La vida le cambió para siempre el día que la empresa hizo regulación de empleo y José se quedó en la calle. Se despidió de sus compañeros y todos le decían, palmeándole la espalda, que poco tiempo estaría sin trabajar, que con su curriculum encontraría enseguida un nuevo empleo. No le hizo ninguna gracia, pero no se preocupó demasiado. Como decían sus compañeros, pronto encontraría otro trabajo. Ahora a descansar y a arreglar el papeleo del paro. Ah, y le diría a su ex mujer que si necesitaba que le cuidara al niño algún día, pues que lo haría con mucho gusto.
El niño, como todos los niños, atrapaba casi todos los virus que pasaban cerca de él y ahí estaba José para cuidarlo. Al pequeño le encantaba estar con él. Más que la guardería. Un día le compraba un tren, otro unos animales de goma y hasta una gran pelota.
— Mira, José. ¡Gooool!
Jugaban juntos, hacían la compra y hasta la comida.
Pasaron los meses y se cumplieron los dos años en los que cobraba el desempleo. En todas las empresas le habían dicho que era demasiado mayor para el puesto.
Arregló los papeles para el subsidio y ya empezó a preocuparse.
— En poco tiempo se me acabarán los ahorros. Con el subsidio no me daría ni para pagar el alquiler y una casa más barata tampoco la podría pagar porque después estaría el agua, la luz, el gas, la comida… —le dijo a su ex mujer—.
Y ese día llegó. Tuvo que dejar su bonita casa con piscina.
Alguien le dijo donde había un piso propiedad de un banco en el que se podría quedar. La luz estaba enganchada y había agua, que no se sabía por qué no habían cortado.
— ¡Okupa! ¡Yo de okupa! — Se dijo José desolado—.
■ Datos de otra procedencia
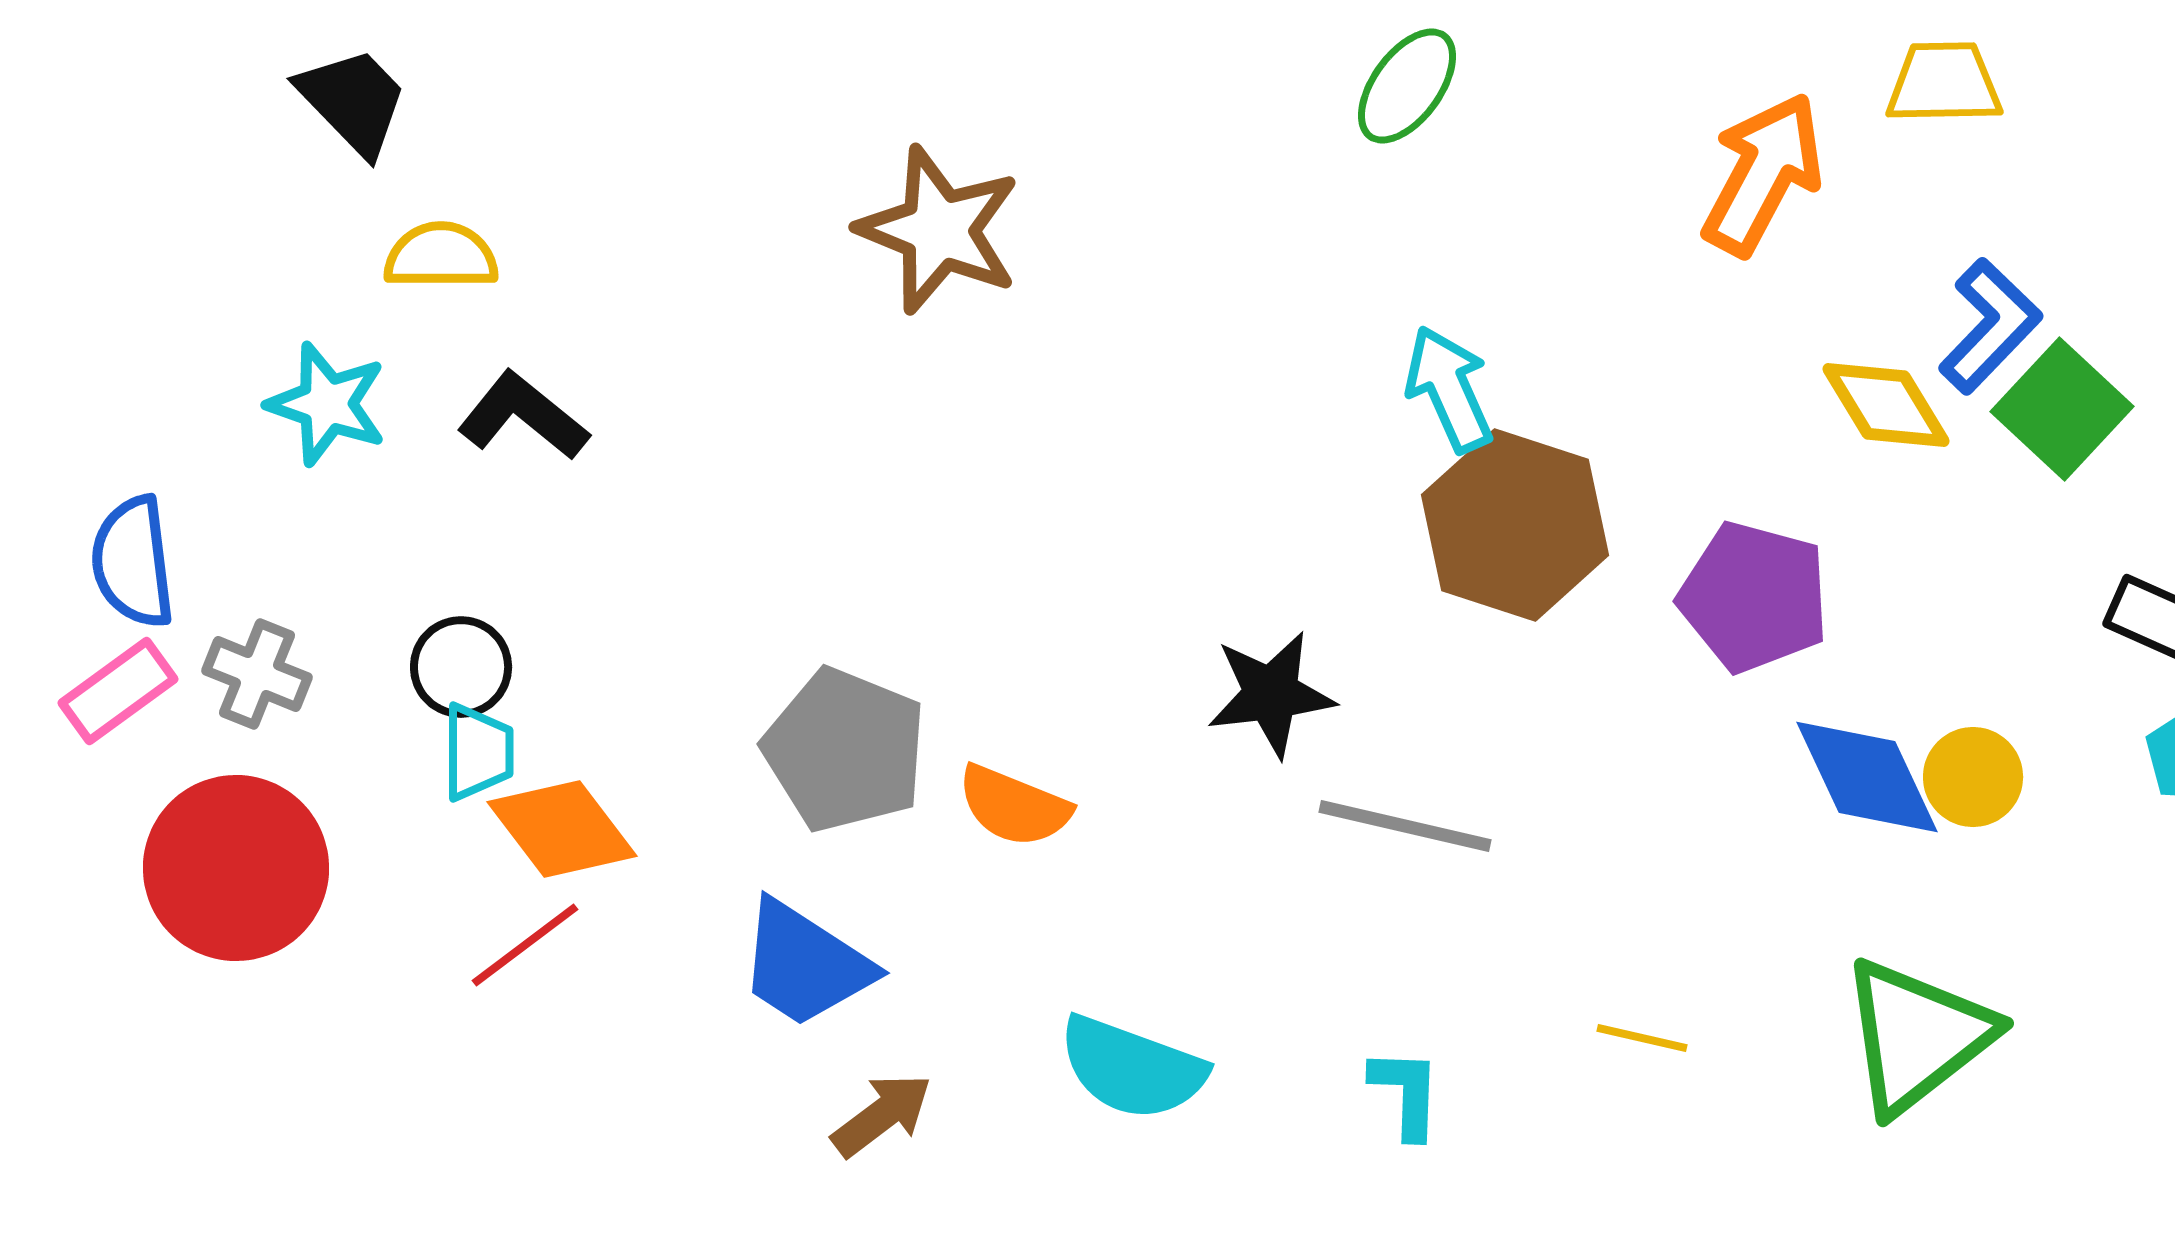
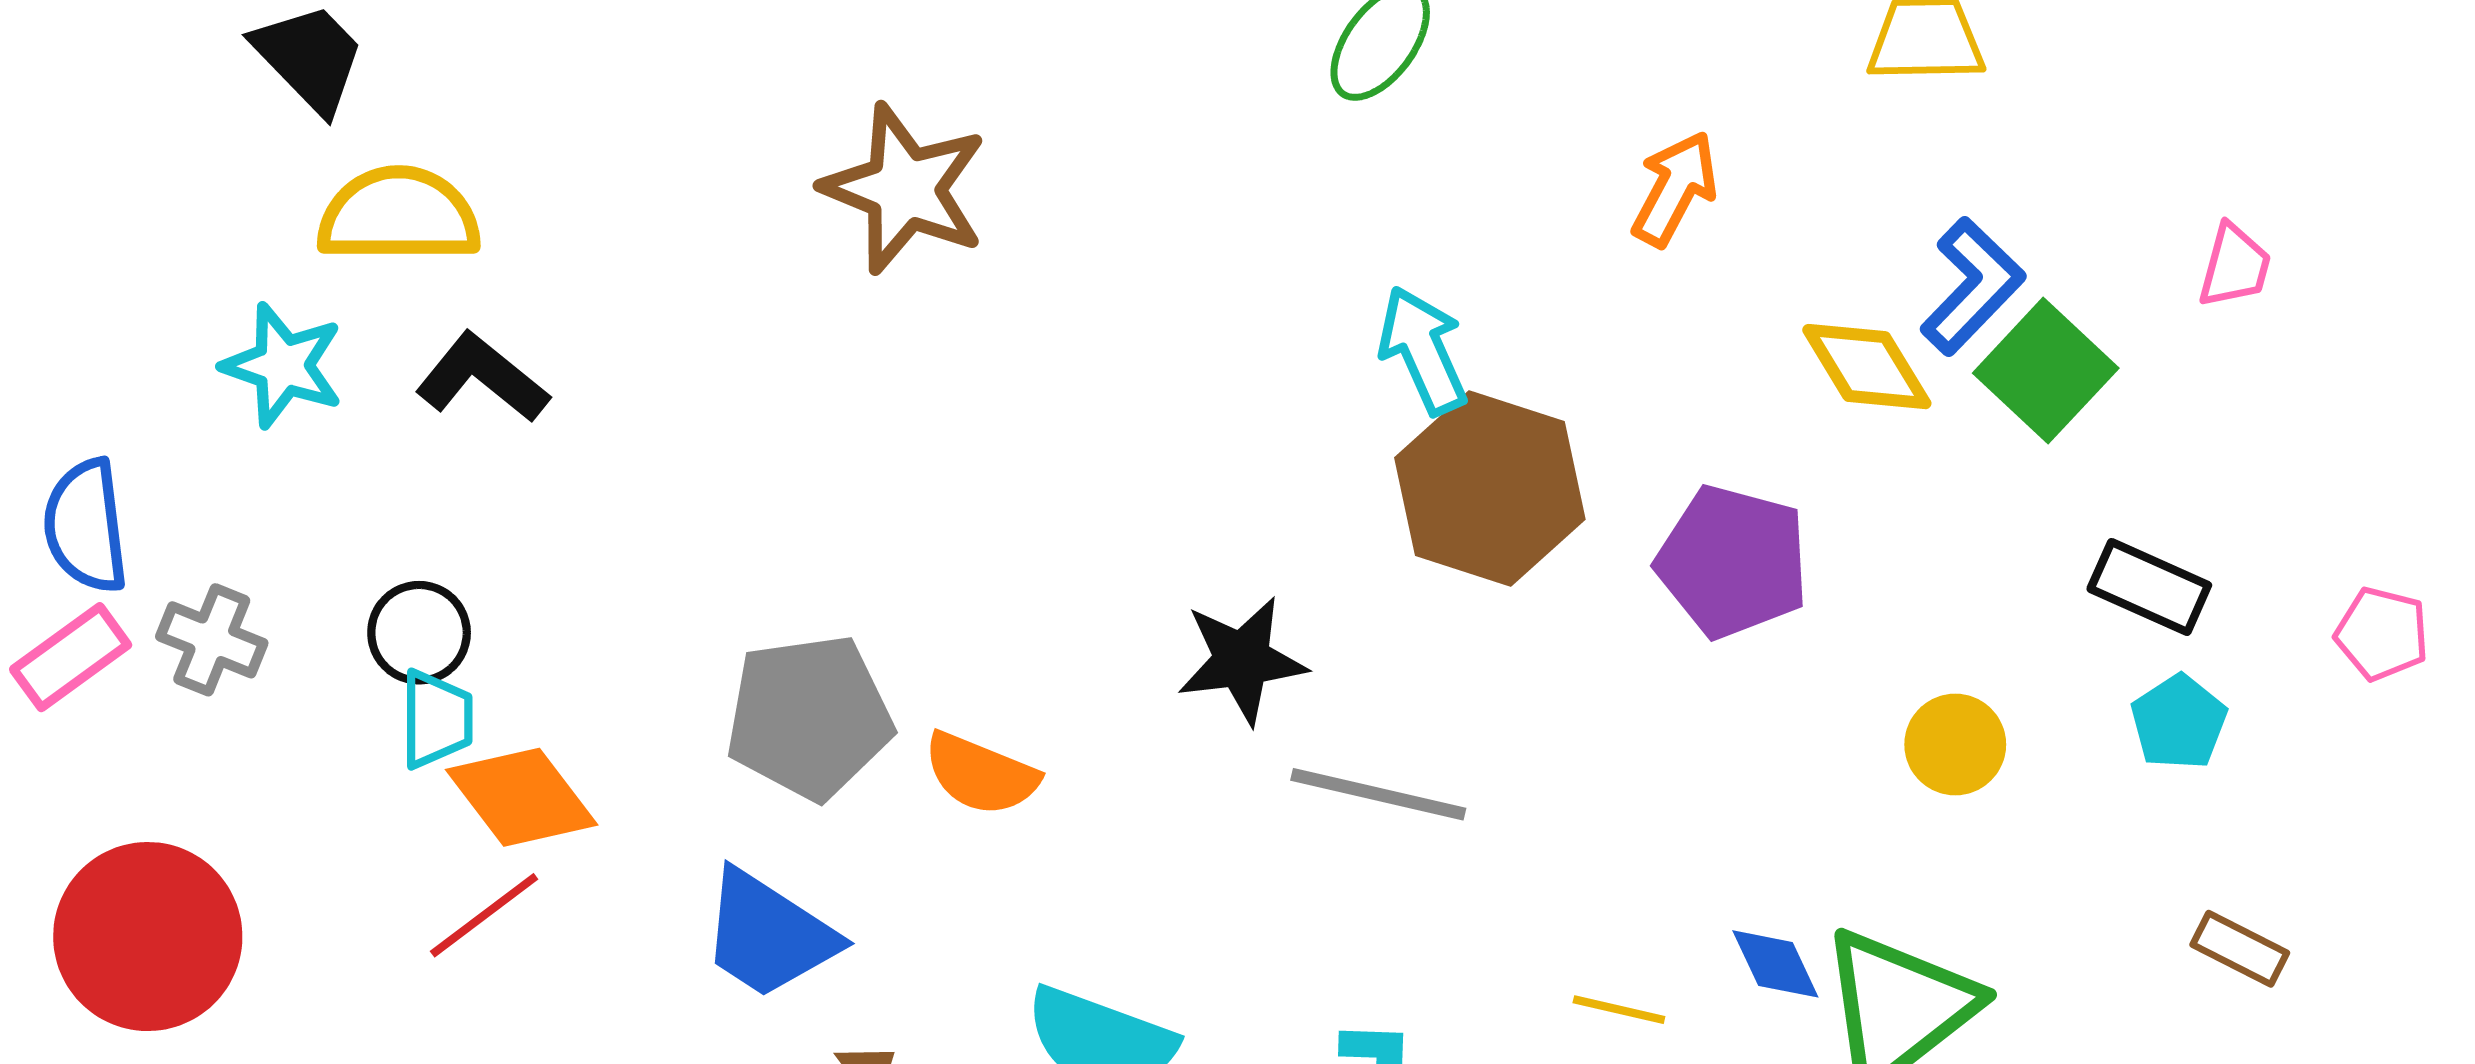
orange arrow: (1763, 174) -> (1675, 189), moved, size x0.7
yellow semicircle: (441, 256) -> (399, 215), size x1.4
gray pentagon: (845, 750) -> (809, 717), turned -30
blue diamond: (1867, 777) -> (1775, 964), moved, size x0.6
red circle: (236, 868) -> (148, 937), moved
Era un barrio muy a las afueras, muy humilde, con pintadas en las paredes y aceras demasiado sucias. Se avergonzaba de tener que llevar al niño allí y no podía dejar de verle. Ya era como su hijo.
Fue a Cáritas y descargó todo el dolor y la decepción que llevaba dentro. Se desahogó y dijo a las voluntarias que el niño no le vería vivir así. Le entretendría en un parque y comerían una hamburguesa y una botella de agua en cualquier lugar y si se ponía malo, si a la madre le parecía bien, le cuidaría en casa de ella.
Volvió el buen hombre caminando muy despacio a su nueva vivienda, desierta de muebles y de calor de hogar. En un rincón estaban los juguetes del niño, resaltando más aun su soledad. Una nueva vida, inesperada, se ofrecía ante él. Era el sistema, que engullía a las personas que por edad no consideraba apropiadas para ocupar un puesto de trabajo eficiente.